(Catata terjemahan Yosep Iskandar)
Bagian Ke XXIV
Penerus Tahta Sunda
SANG Maharaja Tarusbawa memegang tampuk kekuasaan di Kerajaan Sunda dari tahun 669 Masehi sampai tahun 723 Masehi, kemudian diwariskan kepada menantu-cucunya, Sang Sanjaya (723 M – 732 M) lalu penguasa yang meneruskan Sang Sanjaya sebagaimana telah dibahas sebelumnya adalah Sang Prabu Tamperan Barmawijaya (732 M – 739 M) diteruskan kemudian oleh Sang Banga (739 M – 776 M).
Dari perkawinannya dengan Kancana Sari, Sang Banga mempunyai seorang anak laki-laki bernama Rakeyan Medang.
Nama kenangan ketika Sang Banga berguru di Bumi Medang Mataram kerajaan bebuyutnya.

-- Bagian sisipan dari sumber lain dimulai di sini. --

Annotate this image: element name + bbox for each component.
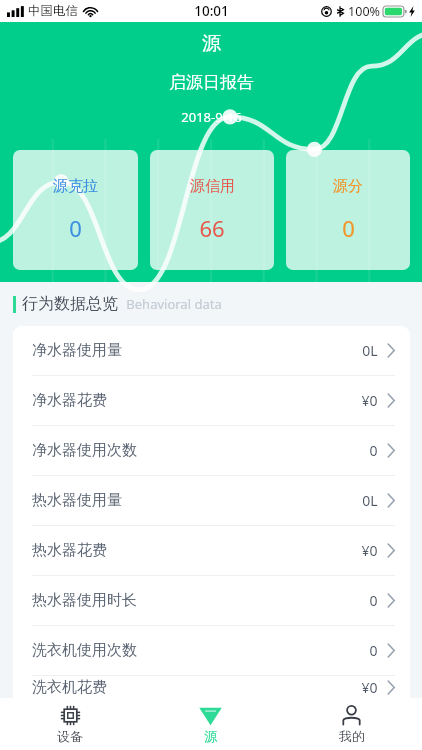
staticText: 净水器花费 bbox=[32, 391, 107, 410]
staticText: 2018-9-16 bbox=[181, 108, 242, 126]
button[interactable]: 源信用 bbox=[150, 150, 274, 270]
staticText: 净水器使用量 bbox=[32, 341, 122, 360]
staticText: 0L bbox=[362, 341, 378, 360]
staticText: Behavioral data bbox=[126, 295, 222, 313]
button[interactable]: 热水器花费 bbox=[13, 526, 410, 575]
other: 设备 bbox=[60, 705, 81, 726]
button[interactable]: 源克拉 bbox=[13, 150, 138, 270]
staticText: 0 bbox=[369, 441, 378, 460]
staticText: ¥0 bbox=[361, 678, 378, 697]
staticText: ¥0 bbox=[361, 391, 378, 410]
button[interactable]: 净水器花费 bbox=[13, 376, 410, 425]
staticText: 热水器使用量 bbox=[32, 491, 122, 510]
button[interactable]: 源 bbox=[140, 698, 281, 750]
staticText: 中国电信 bbox=[28, 3, 78, 19]
staticText: 0L bbox=[362, 491, 378, 510]
staticText: 洗衣机花费 bbox=[32, 678, 107, 697]
staticText: 源 bbox=[202, 32, 221, 56]
staticText: 源 bbox=[204, 728, 217, 744]
staticText: 10:01 bbox=[194, 2, 229, 20]
staticText: 启源日报告 bbox=[169, 72, 254, 93]
staticText: 净水器使用次数 bbox=[32, 441, 137, 460]
staticText: 热水器花费 bbox=[32, 541, 107, 560]
button[interactable]: 净水器使用次数 bbox=[13, 426, 410, 475]
staticText: 行为数据总览 bbox=[22, 294, 118, 314]
other: 源 bbox=[198, 705, 223, 726]
staticText: 源分 bbox=[333, 177, 363, 196]
button[interactable]: 净水器使用量 bbox=[13, 326, 410, 375]
staticText: 0 bbox=[342, 213, 355, 243]
button[interactable]: 我的 bbox=[281, 698, 422, 750]
button[interactable]: 设备 bbox=[0, 698, 140, 750]
staticText: 0 bbox=[369, 641, 378, 660]
staticText: 0 bbox=[69, 213, 82, 243]
staticText: 我的 bbox=[339, 728, 365, 744]
staticText: 热水器使用时长 bbox=[32, 591, 137, 610]
staticText: 66 bbox=[199, 213, 225, 243]
staticText: 源信用 bbox=[190, 177, 235, 196]
button[interactable]: 热水器使用时长 bbox=[13, 576, 410, 625]
staticText: 设备 bbox=[57, 728, 83, 744]
button[interactable]: 洗衣机使用次数 bbox=[13, 626, 410, 675]
staticText: 0 bbox=[369, 591, 378, 610]
staticText: ¥0 bbox=[361, 541, 378, 560]
staticText: 源克拉 bbox=[53, 177, 98, 196]
button[interactable]: 源分 bbox=[286, 150, 410, 270]
button[interactable]: 热水器使用量 bbox=[13, 476, 410, 525]
other: 我的 bbox=[341, 705, 362, 726]
staticText: 100% bbox=[348, 3, 380, 20]
staticText: 洗衣机使用次数 bbox=[32, 641, 137, 660]
button[interactable]: 洗衣机花费 bbox=[13, 676, 410, 698]
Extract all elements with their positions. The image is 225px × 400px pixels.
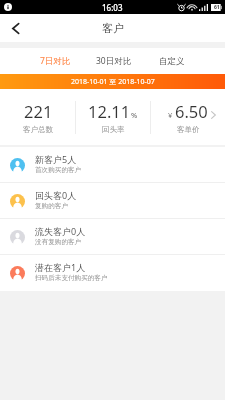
button[interactable]: 新客户5人 [0,147,225,183]
button[interactable]: 回头客0人 [0,183,225,219]
staticText: 客户 [102,21,124,35]
staticText: 7日对比 [40,55,71,67]
staticText: 61 [214,4,220,11]
button[interactable]: 221 [0,89,75,145]
staticText: 首次购买的客户 [35,166,82,174]
staticText: ¥ [168,110,173,120]
staticText: 客单价 [177,125,200,134]
staticText: 新客户5人 [35,153,77,165]
staticText: 12.11 [88,100,131,122]
staticText: 回头客0人 [35,189,77,201]
button[interactable]: 30日对比 [85,48,143,74]
staticText: 没有复购的客户 [35,238,82,246]
staticText: 2018-10-01 至 2018-10-07 [71,77,155,87]
staticText: 流失客户0人 [35,225,86,237]
button[interactable]: 潜在客户1人 [0,255,225,291]
staticText: 复购的客户 [35,202,68,210]
staticText: 潜在客户1人 [35,261,86,273]
button[interactable]: 流失客户0人 [0,219,225,255]
button[interactable]: 7日对比 [26,48,85,74]
staticText: % [131,110,138,120]
button[interactable]: 自定义 [143,48,201,74]
staticText: 回头率 [102,125,125,134]
staticText: 自定义 [159,56,185,67]
staticText: 221 [24,100,53,122]
staticText: 30日对比 [96,55,132,67]
button[interactable]: ¥ [150,89,225,145]
staticText: 16:03 [102,2,123,13]
button[interactable]: Back [0,14,30,42]
staticText: 客户总数 [23,125,53,134]
staticText: 6.50 [175,100,208,122]
button[interactable]: 12.11 [75,89,150,145]
staticText: 扫码后未支付购买的客户 [35,274,108,282]
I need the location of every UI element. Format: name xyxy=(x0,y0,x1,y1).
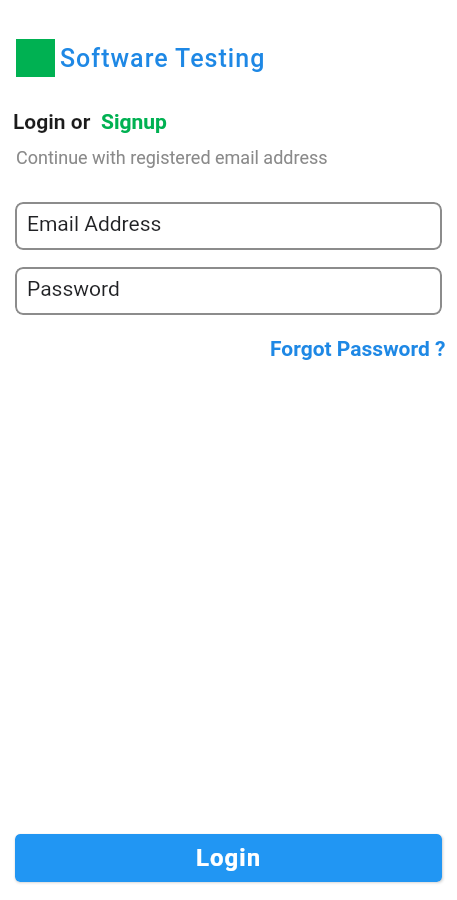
staticText: Email Address xyxy=(27,212,162,237)
staticText: Continue with registered email address xyxy=(16,147,328,168)
button[interactable]: Signup xyxy=(101,110,167,135)
button[interactable]: Forgot Password ? xyxy=(270,337,446,362)
staticText: Password xyxy=(27,277,120,302)
button[interactable]: Login xyxy=(15,834,442,882)
staticText: Login xyxy=(196,844,262,872)
button[interactable]: Password xyxy=(15,267,442,315)
staticText: Login or xyxy=(13,110,91,135)
staticText: Software Testing xyxy=(60,44,266,73)
button[interactable]: Email Address xyxy=(15,202,442,250)
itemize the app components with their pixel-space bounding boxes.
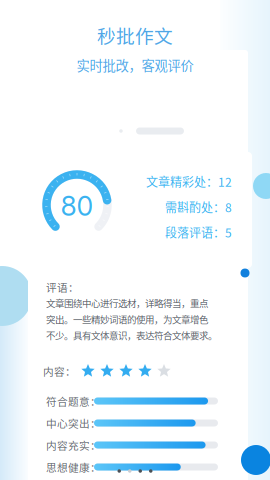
staticText: 段落评语：5 <box>165 224 232 241</box>
staticText: 内容充实： <box>46 437 101 453</box>
staticText: 符合题意： <box>46 393 101 409</box>
staticText: 需斟酌处：8 <box>165 198 232 216</box>
staticText: 思想健康： <box>46 459 101 475</box>
staticText: 中心突出： <box>46 415 101 431</box>
staticText: 内容： <box>43 363 76 379</box>
staticText: 实时批改，客观评价 <box>76 55 194 75</box>
staticText: 突出。一些精妙词语的使用，为文章增色 <box>46 312 208 326</box>
staticText: 评语： <box>46 279 79 295</box>
staticText: 80 <box>60 190 94 222</box>
staticText: 文章围绕中心进行选材，详略得当，重点 <box>46 296 208 310</box>
staticText: 文章精彩处：12 <box>146 173 232 190</box>
staticText: 不少。具有文体意识，表达符合文体要求。 <box>46 328 217 342</box>
staticText: 秒批作文 <box>97 22 173 48</box>
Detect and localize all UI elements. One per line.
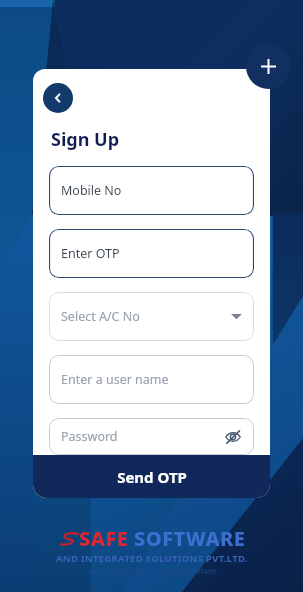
staticText: Enter OTP (61, 245, 242, 262)
staticText: Sign Up (51, 127, 120, 152)
button[interactable]: Mobile No (49, 166, 254, 215)
staticText: Password (61, 428, 224, 445)
button[interactable]: Enter OTP (49, 229, 254, 278)
button[interactable]: Enter a user name (49, 355, 254, 404)
staticText: SOFTWARE (134, 525, 246, 552)
staticText: • AN ISO 9001 : 2015 CERTIFIED COMPANY (88, 567, 217, 576)
button[interactable]: Send OTP (33, 455, 270, 498)
button[interactable]: Back (43, 83, 73, 113)
staticText: Enter a user name (61, 371, 242, 388)
staticText: Mobile No (61, 182, 242, 199)
staticText: SAFE (79, 525, 129, 552)
button[interactable]: Password (49, 418, 254, 455)
other: Toggle password visibility (224, 428, 242, 446)
staticText: Send OTP (117, 467, 187, 487)
staticText: Select A/C No (61, 308, 231, 325)
button[interactable]: Select A/C No (49, 292, 254, 341)
staticText: AND INTEGRATED SOLUTIONS PVT.LTD. (56, 552, 248, 565)
button[interactable]: Add (246, 44, 291, 89)
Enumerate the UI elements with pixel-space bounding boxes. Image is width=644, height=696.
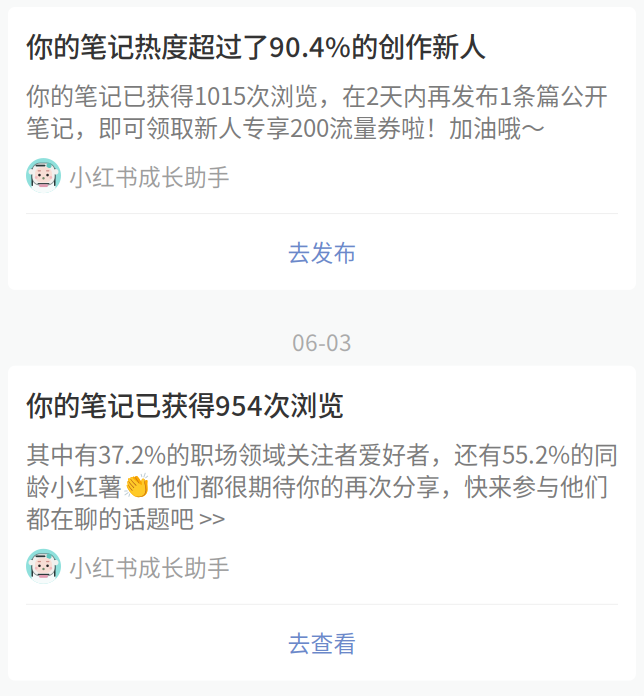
staticText: 龄小红薯👏他们都很期待你的再次分享，快来参与他们	[26, 468, 608, 503]
staticText: 你的笔记已获得1015次浏览，在2天内再发布1条篇公开	[26, 77, 608, 112]
button[interactable]: 去发布	[26, 214, 618, 290]
staticText: 笔记，即可领取新人专享200流量券啦！加油哦～	[26, 109, 545, 144]
staticText: 你的笔记热度超过了90.4%的创作新人	[26, 26, 486, 65]
button[interactable]: 去查看	[26, 605, 618, 681]
staticText: 去查看	[288, 626, 356, 659]
button[interactable]: 你的笔记热度超过了90.4%的创作新人	[26, 7, 618, 213]
staticText: 小红书成长助手	[69, 159, 230, 192]
staticText: 都在聊的话题吧 >>	[26, 500, 225, 535]
staticText: 去发布	[288, 235, 356, 268]
staticText: 小红书成长助手	[69, 550, 230, 583]
staticText: 你的笔记已获得954次浏览	[26, 384, 344, 424]
staticText: 其中有37.2%的职场领域关注者爱好者，还有55.2%的同	[26, 436, 618, 471]
button[interactable]: 你的笔记已获得954次浏览	[26, 366, 618, 604]
staticText: 06-03	[292, 325, 352, 358]
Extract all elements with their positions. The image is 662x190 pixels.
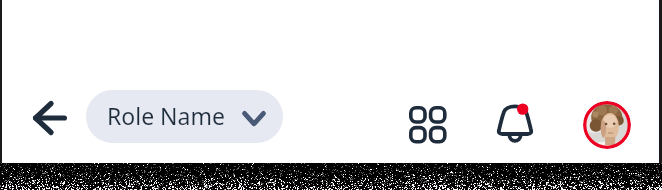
- button[interactable]: Role Name: [86, 90, 283, 143]
- button[interactable]: Back: [25, 94, 73, 142]
- staticText: Role Name: [107, 100, 225, 131]
- button[interactable]: Apps: [405, 102, 451, 148]
- button[interactable]: Notifications: [490, 98, 540, 148]
- button[interactable]: Profile: [583, 101, 631, 149]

Yang ketika itu dikuasai oleh Rakeyan Panangkaran, anak Sang Sanjaya dari Putri Sudiwara. Rakeyan Medang berguru ilmu kenegaraan di sana selama 8 tahun untuk kemudian menjadi mentri muda di kerajaan Sunda, selama 3 tahun.
Sedangkan Sang Banga menduduki pucuk kekuasaan kerajaan Sunda sampai tahun 776 Masehi, untuk kemudian diteruskan oleh Sang Rakeyan Medang dengan gelar abhiseka Sang Hulukujang dan berputra perempuan bernama Dewi Samatha yang kemudian dinikahi oleh Rakeyan Hujungkulon atau Prabu Gilingwesi yang menggantikan kedudukan mertuanya.
Sedangkan adik dari Rakeyan Hujungkulon yaitu Sang Tariwulan menggantikan ayahnya menjadi penguasa kerajaan Galuh bergelar Prabu Kretayasa Dewakusaleswara, ia menikahi Dewi Saraswati putri dari penguasa Saunggalah, keturunan Praburesi Demunawan.
Dengan demikian dua kerajaan Sunda – Galuh dipegang oleh dua cucu Sang Manarah.
Masa itu, pesisir utara pulau Jawa sering diganggu oleh para bajak laut dari pulau Sumatra pimpinan Sang Surageni dan Jalageni.
Tepat di tahun 779 M, Prabu Gilingwesi dari Kerajaan Sunda mengerahkan 1500 prajuritnya di bawah hulujurit (panglima perang) Sang Lebur Raga untuk menumpas bajak laut hingga terbantai tak menyisakan seonggok nyawapun, termasuk Surageni dan Jalageni.
Dari permaisuri Dewi Samatha, Prabu Giliwesi mempunyai anak perempuan bernama Dewi Arista yang di kemudian hari dinikahi oleh Rakeyan Diwus yang juga menggantikan kedudukan Prabu Giliwesi setelah kemangjatannya pada tahun 819 M dengan gelar abhiseka Prabu Gajah Kulon.
Prabu Gajah Kulon berpermaisurikan Dewi Kirana adik dari Prabu Linggabumi, raja Kerajaan Galuh yang juga kedudukannya digantikan oleh Prabu Gajah Kulon oleh karena Prabu Linggabumi tidak mempunyai keturunan.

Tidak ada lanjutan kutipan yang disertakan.